Il héla un taxi et indiqua l’adresse vers Whitehall où sa société du Lichtenstein possédait un appartement qu’il utilisait toujours lors de ses séjours en Angleterre. Souvent, il s’était reproché de trahir la mémoire de ses ancêtres en habitant Londres, alors qu’il aurait aussi bien pu choisir Paris ou Berlin. Pendant le trajet, il décida de vendre cet appartement et de chercher un nouveau pied-à-terre à Paris.

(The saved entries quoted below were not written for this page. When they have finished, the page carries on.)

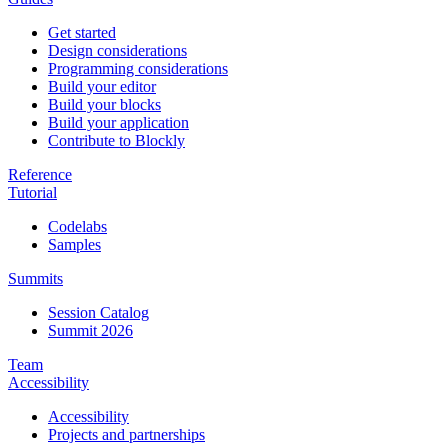
Get started
Design considerations
Programming considerations
Build your editor
Build your blocks
Build your application
Contribute to Blockly
Reference
Tutorial
Codelabs
Samples
Summits
Session Catalog
Summit 2026
Team
Accessibility
Accessibility
Projects and partnerships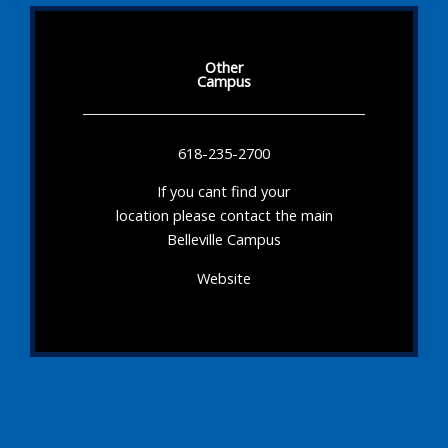
Other
Campus
618-235-2700
If you cant find your
location please contact the main
Belleville Campus
Website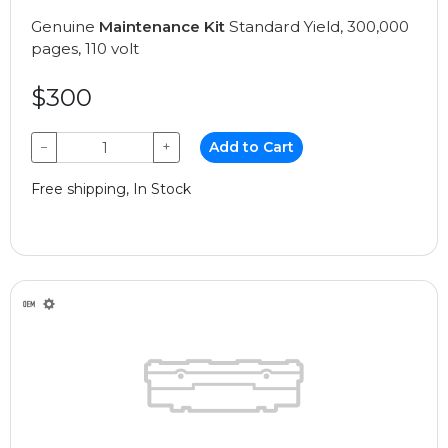
Genuine
Maintenance Kit
Standard Yield, 300,000
pages, 110 volt
$300
−
+
Add to Cart
Free shipping, In Stock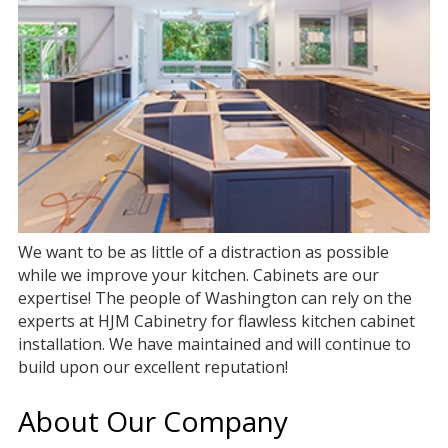
We want to be as little of a distraction as possible
while we improve your kitchen. Cabinets are our
expertise! The people of Washington can rely on the
experts at HJM Cabinetry for flawless kitchen cabinet
installation. We have maintained and will continue to
build upon our excellent reputation!
About Our Company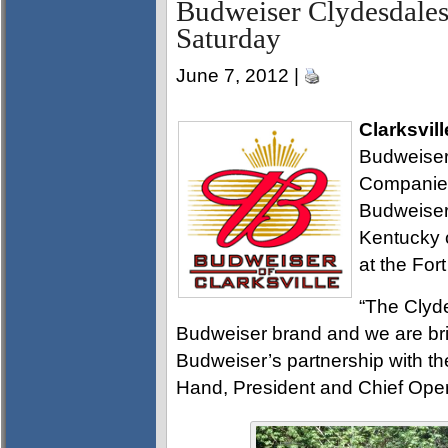
Budweiser Clydesdales
Saturday
June 7, 2012 |
Clarksvill
Budweiser 
Companies
Budweiser 
Kentucky 
at the Fo
“The Clyd
Budweiser brand and we are bri
Budweiser’s partnership with th
Hand, President and Chief Oper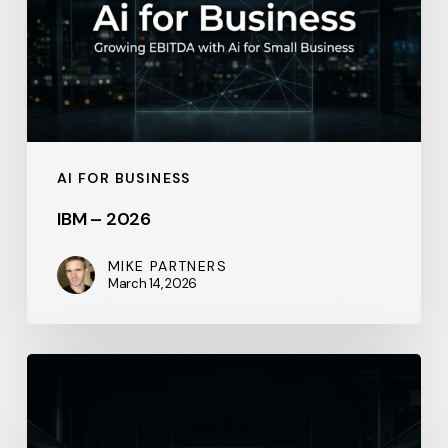
AI FOR BUSINESS
IBM – 2026
MIKE PARTNERS
March 14, 2026
IBM
–
2026-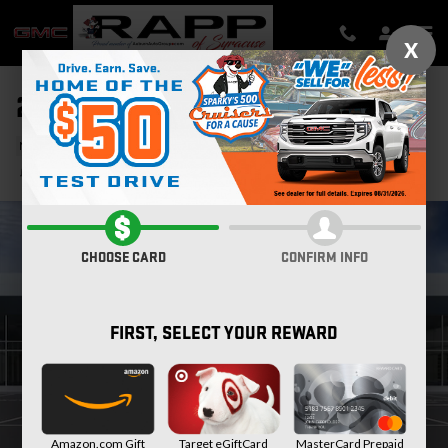
Skip to main content
X
2026 GMC SIERRA 2500 HD SLT
New
Diesel
Track Price
Save
CHOOSE CARD
CONFIRM INFO
FIRST, SELECT YOUR REWARD
Amazon.com Gift
Target eGiftCard
MasterCard Prepaid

Toute chose avait une fin.
Il s’allongea sur le lit et écouta le silence. Il avait fait isoler tous les murs de l’appartement. Il n’entendait même plus la rumeur lointaine de la circulation. Ne restait que le ronronnement de l’air conditionné. Il avait l’impression de se trouver à bord d’un bateau. Il ressentait une grande paix.
– Quand ? s’exclama-t-il à haute voix. Quand donc a commencé ce qui doit à présent prendre fin ?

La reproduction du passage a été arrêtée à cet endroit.